Similar training programs are being planned for people who have lost their jobs in the pandemic lockdowns or need more training to cope with it. The online learning platform edX, created by the Massachusetts Institute of Technology and Harvard University, has already launched a course on ventilator use for medical professionals, for instance. Central Ohio Technical College has made more than $1 million in financial aid available for career training for people out of work because of COVID-19. Wake Tech, a community college in North Carolina, is offering online entry-level computer courses to people who have lost their jobs.
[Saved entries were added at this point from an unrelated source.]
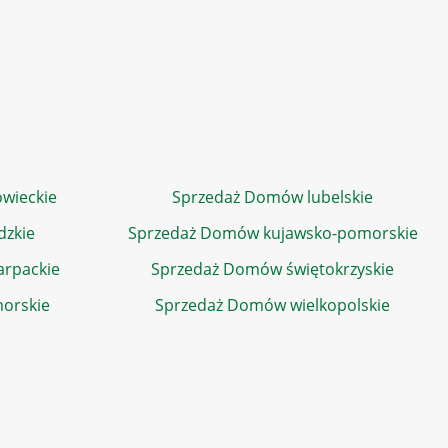
wieckie
Sprzedaż Domów lubelskie
dzkie
Sprzedaż Domów kujawsko-pomorskie
rpackie
Sprzedaż Domów świętokrzyskie
orskie
Sprzedaż Domów wielkopolskie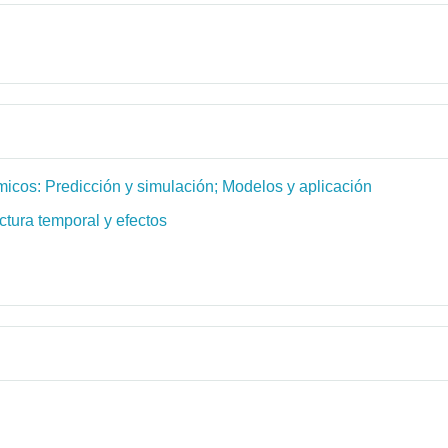
ómicos: Predicción y simulación; Modelos y aplicación
ctura temporal y efectos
While it’s too soon to tell how the pandemic will affect the future of today’s college students, a survey just after campuses were closed by the coronavirus found that 17 percent lacked reliable and safe housing, 28 percent did not have access to healthy food and 75 percent had higher levels of anxiety, depression and stress. More than half had been laid off from jobs they held or had hours significantly cut back.

Image: Students deliver produce (Anne Wernikoff / for CalMatters)

If there’s a silver lining to this catastrophe-prone era, it’s that disasters focus students’ attention on social problems such as climate change and inequality, Chong, the Santa Rosa Junior College president, said.

“I see this is an opportunity for our students to see how to make a difference, and challenge them to address some of these issues in a way that we weren’t successful in doing in our previous generation.”